CHI is the leading international conference for Human-Computer Interaction, a rapidly-growing field that studies and facilitates how people interact with computers. The conference is sponsored by the Special Interest Group on Computer Human Interaction (SIGCHI), an active community within the Association for Computing Machinery (ACM).

Best Paper nominees represent the top 5 percent of more than 700 full papers submitted. Wobbrock has won three CHI Best Paper Awards in the last four years, having won two Best Paper Awards in 2008 and one at the CHI 2006 conference as well.

Karine Barzilai-Nahon to represent Israel on UN committee on science and technology

CIS Director Karine Barzilai-Nahon will represent Israel at the upcoming annual meeting of the UN Commission on Science and Technology for Development (CSTD). CSTD, which is a part of the UN’s Economic and Social Council (ECOSOC), provides the UN General Assembly and ECOSOC with high-level advice on science and technology issues. This 12th annual meeting of the CSTD will take place in Geneva on May 25th.

Representatives from 43 countries were elected to participate in this discussion. The main purpose is to examine the progress made to date in implementing recommendations from the UN’s World Summit on the Information Society (WSIS) which took place in 2003 and 2005. This year’s meeting will also address development policies for a socioeconomically-inclusive information society, as well as science, technology and engineering for innovation and capacity-building in education and research.

For more information, please visit the UN’s CSTD Web site.

Dean Bruce to chair UW Board of Deans, iSchool Caucus

UW iSchool Dean Harry Bruce has been elected chair of the University of Washington's Board of Deans and Chancellors. Dr. Bruce will assume this role beginning in fall quarter of 2009. The Board of Deans and Chancellors is comprised of the Deans of UW Schools, Colleges, and Libraries, the Chancellors of UW Tacoma and UW Bothell, is led by the Provost, and is charged with helping set direction and providing guidance for the entire University of Washington system, including campuses in Bothell and Tacoma. The Board also provides guidance in the areas of technology, research and student recruitment, among other areas.

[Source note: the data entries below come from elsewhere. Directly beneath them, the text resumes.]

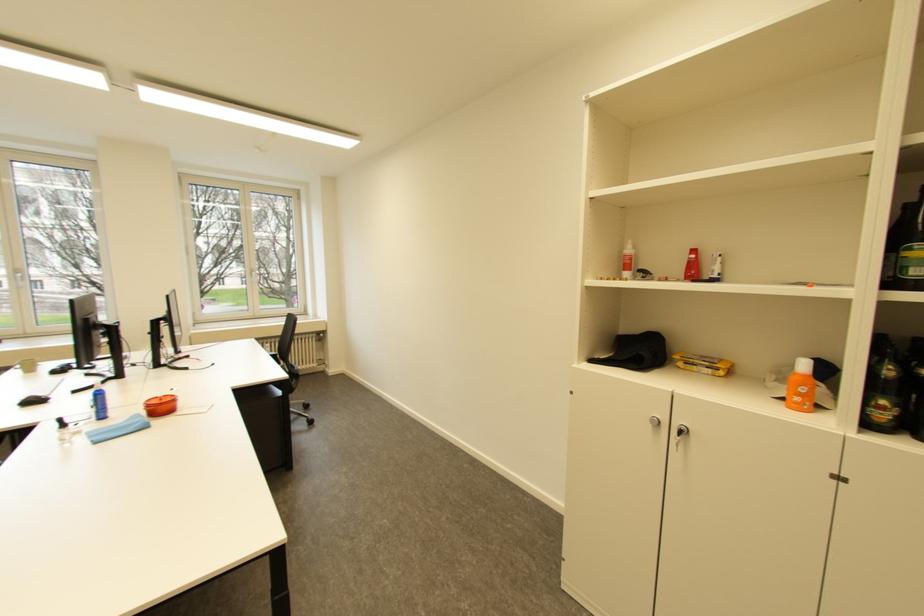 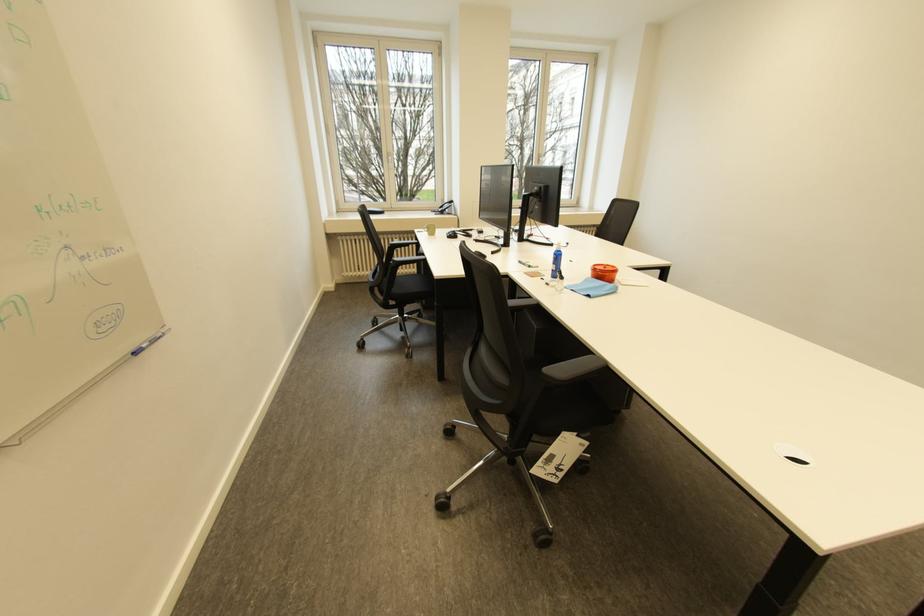 Where in the second image is the point corresponding to pixel 171 400 from the first image?

(614, 268) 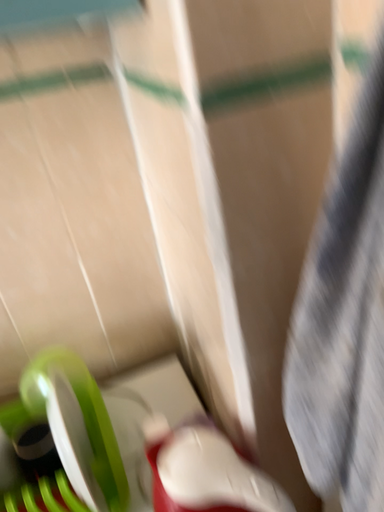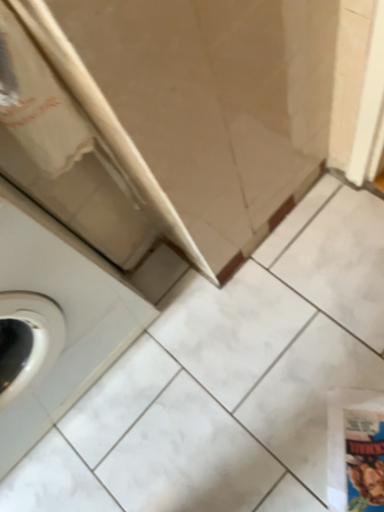 Question: How did the camera likely rotate when shooting the video?

Choices:
 (A) rotated upward
 (B) rotated downward

Answer: (B)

Dean Bruce has also been elected to head the iCaucus Board of Deans, a group comprising 23 institutions of higher education in North America, Asia and Europe known collectively as "iSchools." The iCaucus works together to promote the growth and development of the international iSchools movement, primarily by building awareness of the member schools and their scholarship, research and instruction. The iSchools work together to explore organizational and social issues related to the way people create, store, find, manipulate and share information. Dean Bruce will begin his term as Chair of the iCaucus Board of Deans in February 2010 at the time of the next iConference.

Doctoral student Shaun Kane wins honorable mention in national competition

Shaun Kane received an Honorable Mention in the extremely competitive 2008-2009 NISH National Scholar Award for Workplace Innovation and Design. The NISH award is for work in assistive technologies ranging from simple mechanical devices to high-tech computer aids. Kane’s entry, along with co-authors Dr. Jacob O. Wobbrock of the iSchool and Jeffrey Bigham of the Computer Science and Engineering department at the UW, was on Slide Rule, a prototype demonstrating how to make touch screens accessible to blind users using multi-touch interaction techniques.

William Jones speaks at MIT

Research Professor William Jones gave a talk titled "Putting our digital information in its place: Lessons learned from fieldwork and prototyping in the Keeping Found Things Found project" at Massachusetts Institute of Technology on May 5. Dr. Jones’s talk was part of the Yahoo/MIT EECS HCI-IR Seminar Series, a monthly series of speakers on topics at the intersection of human-computer interaction and information retrieval. Under a multi-year grant from the National Science Foundation, researchers in the iSchool’s Keeping Found Things Found group are studying how people go about completing various projects that matter to them in their lives. Jones is the principal investigator on this project.